El último Malick no es tan insatisfactorio como el anterior pero está aquejado del mismo virus, las imágenes (de luxe) son usadas para vender ideas, sensaciones y emociones más que para hacer que el espectador habite en ellas. Es además un problema de tensión entre gravedad y levedad, la misma que atesoran los cuerpos y personajes que encarnan Ben Affleck y Olga Kurylenko, se instala en el cine de Malick, por un lado su deseo de conseguir que sus imágenes bailen constantemente, se eleven, trasciendan, por otro la pesada gravedad que su discurso y la fatigosa mecánica del cine narrativo les acaba imponiendo. Su arranque es prometedor, aún con sus defectos (de nuevo la estética publicitaria, la imagen couché, eye candy) esas primeras secuencias reflejan bien los fuegos del amor naciente, los fogonazos en la memoria de las instantáneas turísticas y el vértigo del viaje [el Mont Saint Michel, como en “Saraba natsu no hikari” (Yoshishige Yoshida, 1968)]. Las imágenes vuelan, los cuerpos son gráciles, aún no asoma el relato, el cine de Malick privilegia el trabajo de cámara y montaje olvidándose -hace bien- del guión, es un cine impresionista y sensorial al que le sientan mal los frenazos en los que el relato se impone y hay que desarrollar los personajes y darle cuerda al nudo de la historia. Pero cuando éstos llegan a USA, a los paisajes horizontales, a los trigales (de nuevo “City Girl”) y a la luz de la hora mágica -o sea al territorio Malick- la película agoniza y muere. A pesar de que durante buena parte del resto del metraje el cineasta sigue echando al viento su cometa Kurylenko (hasta le quita los muebles de la casa para que el personaje pueda seguir bailando, de hecho cuando aparecen los muebles estalla el conflicto), ésta se ve arrastrada no sólo por la pesadez de su pareja y su mundo, sino, y principalmente, por el sometimiento de Malick a la estructura clásica de planteamiento-nudo-desenlace y por la reiteración de unas imágenes que bailan sin música, que revolotean sin gracia, que se consumen sin fuego.
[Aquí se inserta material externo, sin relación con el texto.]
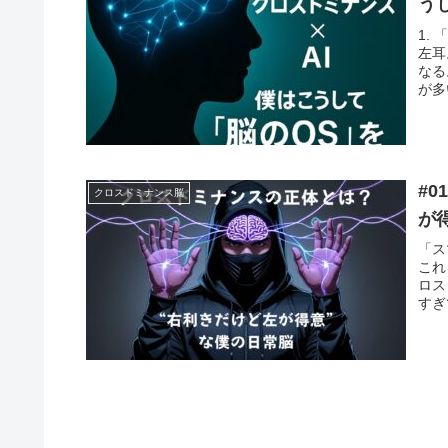
う
1.
左耳
なる
が多
#
クロスドミナンス脳
が
「ス
これ
ロス
すぎ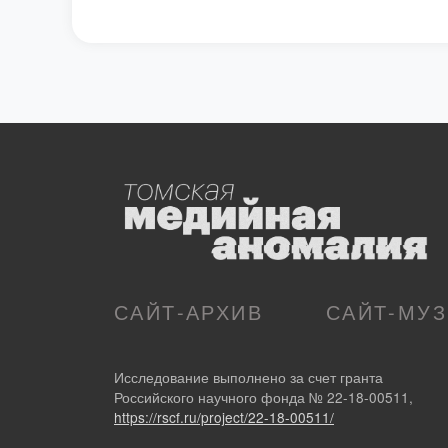
САЙТ-АРХИВ
САЙТ-МУ
Исследование выполнено за счет гранта
Российского научного фонда № 22-18-00511,
https://rscf.ru/project/22-18-00511/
Instalado el desencanto, los personajes de McAdams y Bardem no molestan más que el resto, el problema de fondo no está ahí. Es más, cuando todo está perdido y llevamos arrastrándonos más de una hora entre los peores fantasmas del cine de Malick emerge otra pequeña epifanía, otro de aquellos famosos fraseados de “La delgada línea roja” le permite encadenar uno de los mejores momentos de la cinta a cuenta de la caridad y gracias al personaje de Bardem...de ahí de nuevo a Kurylenko -mariposa sin alas tendida en los campos- para cerrar de nuevo con el Mont Saint Michel -recuerdo atesorado de un momento de armonía suprema- en un círculo imperfecto de donde sobra casi todo lo que obliga a Malick a permanecer apegado a su pasado, a la tierra, a la prosa, al relato.